American Alpine Jounrna and Accidents in North American Climbing

Washington, Mount Rainier National Park

  • Accident Reports
  • Accident Year:
  • Publication Year: 1964

Washington, Mount Rainier National Park. On 16 June Ted Miles was leading a guided summit party down after a successful climb of Mt. Rainier (14,410). While crossing a steep (60 degree) snowbridge at the 12,000 foot level, Miles fell 40 feet into the crevasse when the bridge collapsed.

The party stopped the fall with difficulty in soft snow on a moderate slope. Miles got into his prussik slings and ascended several feet to a small ledge. Lead Guide Staley and the remainder of the party held him in self arrest position while a nearby climbing party arrived to give assistance. Because of the extremely soft deep snow the entire guided party stayed in self arrests, unable to tie off on axes.

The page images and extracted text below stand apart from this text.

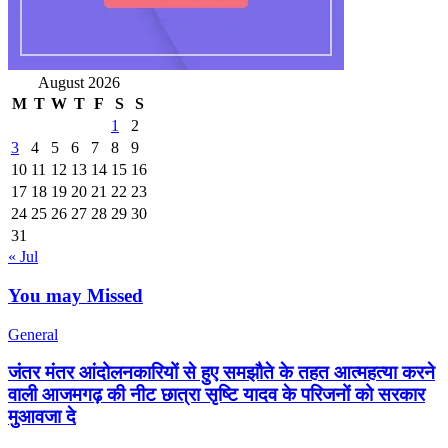
August 2026
M
T
W
T
F
S
S
1
2
3
4
5
6
7
8
9
10
11
12
13
14
15
16
17
18
19
20
21
22
23
24
25
26
27
28
29
30
31
« Jul
You may Missed
General
जंतर मंतर आंदोलनकारियों से हुए समझौते के तहत आत्महत्या करने
वाली आजमगढ़ की नीट छात्रा सृष्टि यादव के परिजनों को सरकार
मुआवजा दे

Within thirty minutes a party of two, Dan Davis and John Holland who had climbed by another route arrived and set up a pulley. Miles was pulled to the top within 1½ hours cold and shaken but unhurt. Miles was able to continue the descent unassisted to the Paradise Ranger Station.

Source: Jack C. Melill (Park Ranger).

Analysis: With the deep new soft snow and warm conditions Miles probably should have asked for a belay. However, good technique by Staley and the party prevented a more serious fall under poor self arresting conditions. It points up, on all snow and ice climbs, the most dangerous time is on the descent when temperatures rise and bridges soften.